Thursday, November 4, 2010

How the Hospitality Industry Cheats the Tax System

Author:佚名 Source:none Hits:99 UpdateTime:2008-10-19 0:01:12


Weddings. Galas. Corporate luncheons. Conferences. When big events roll through town, it can mean big money to the places that host them, but it can also mean that they have to hire temporary people to do the things that their staff would normally do like serving food, greeting guests,and mixing your drinks at the bar.

To meet these needs, many hotels, casinos, restaurants, and catering companies rely on staffing agencies when they need a few extra hands on deck. Staffing agency employees may also fill in for any staffing shortages, acting as bartenders, housekeepers, chefs, dishwashers, and hosts on short- or long-term assignments. And, even though the companies are a good idea, some of these staffing agencies are a continual, painful blemish on the hospitality industry due to their tax evasion policies.

And they're not just ripping off the IRS this tax evasion affects taxpayers, the entire hospitality industry, and, ultimately, the hospitality industry employees.

How tax evasion works

The tax evasion in the service and staffing industries is simple: by reporting rightful employees as "independent contractors" to the government, staffing agencies can avoid paying hefty employment taxes.

This means that the employees themselves end up footing the bill for all of their employment taxes, all the while forgoing regular employee benefits like health insurance coverage.

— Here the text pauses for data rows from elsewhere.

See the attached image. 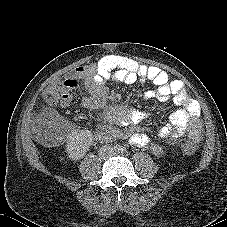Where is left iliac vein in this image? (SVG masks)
<instances>
[{
  "instance_id": "1",
  "label": "left iliac vein",
  "mask_w": 227,
  "mask_h": 227,
  "mask_svg": "<svg viewBox=\"0 0 227 227\" xmlns=\"http://www.w3.org/2000/svg\"><path fill=\"white\" fill-rule=\"evenodd\" d=\"M112 154L113 155H116V154H118V152L117 151H113Z\"/></svg>"
}]
</instances>
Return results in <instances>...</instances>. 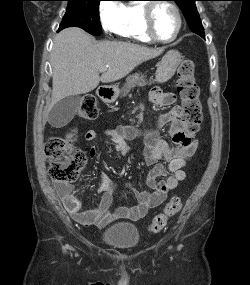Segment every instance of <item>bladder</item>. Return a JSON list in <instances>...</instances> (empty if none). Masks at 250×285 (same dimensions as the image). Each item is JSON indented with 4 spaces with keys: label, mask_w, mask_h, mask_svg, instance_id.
Instances as JSON below:
<instances>
[{
    "label": "bladder",
    "mask_w": 250,
    "mask_h": 285,
    "mask_svg": "<svg viewBox=\"0 0 250 285\" xmlns=\"http://www.w3.org/2000/svg\"><path fill=\"white\" fill-rule=\"evenodd\" d=\"M102 240L110 246L119 249L135 247L140 239L137 227L128 222H116L102 232Z\"/></svg>",
    "instance_id": "31cf9c89"
}]
</instances>
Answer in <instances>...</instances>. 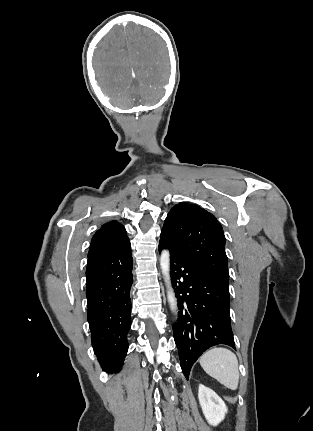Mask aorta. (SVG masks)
Here are the masks:
<instances>
[{"instance_id":"762f6f07","label":"aorta","mask_w":313,"mask_h":431,"mask_svg":"<svg viewBox=\"0 0 313 431\" xmlns=\"http://www.w3.org/2000/svg\"><path fill=\"white\" fill-rule=\"evenodd\" d=\"M160 267L167 286V299L170 305L171 311L177 313V300L175 297L174 290L171 286L170 278V254L168 250H163L160 256Z\"/></svg>"}]
</instances>
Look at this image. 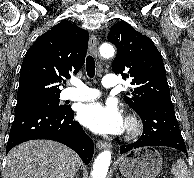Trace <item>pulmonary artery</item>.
<instances>
[{
    "mask_svg": "<svg viewBox=\"0 0 194 178\" xmlns=\"http://www.w3.org/2000/svg\"><path fill=\"white\" fill-rule=\"evenodd\" d=\"M101 83L105 88H114L117 85L114 75L104 76ZM74 86V88H69L65 91L64 99L82 102L92 101L100 96V92L97 89L90 88L80 81L75 82Z\"/></svg>",
    "mask_w": 194,
    "mask_h": 178,
    "instance_id": "obj_1",
    "label": "pulmonary artery"
}]
</instances>
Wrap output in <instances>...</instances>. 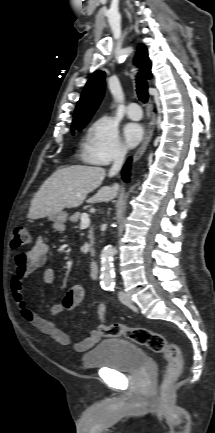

Moreover, this tax evasion hurts the entire hospitality industry.

Staffing agencies who properly file and pay taxes on their employees can't keep their prices competitive. And the contracting institutions, like hotels, restaurants, and casinos, may find themselves in sticky legal liability situations.

And that's not to mention the toll this takes on the taxpayers: Tax evading staffing agencies withhold money from public funds while depleting the resources of government assistance programs.

It's important for all hospitality industry professionals to know exactly what they're getting when they hire a staffing agency. Certainly not all hospitality staffing agencies purposefully try to defraud the government. But the ones that do get away with it rely on the hazy, often confusing employment law question of where an employee stops and a contractor begins.

Contractor or Employee?

The IRS has very clear rules about properly classifying employees. Their website, www.irs.gov, has an entire section devoted to the problematic question of contract workers and employees, but the basic rundown is:

Independent Contractors

IRS rule: "An individual is an independent contractor if you, the person for whom the services are performed, have the right to control or direct only the result of the work and not the means and methods of accomplishing the result."

This means that an employer can't tell an independent contractor when to be at work, when to leave work, how to do his work, what to wear, etc. The employer can only control the deadline by which the independent contractor's work must be finished.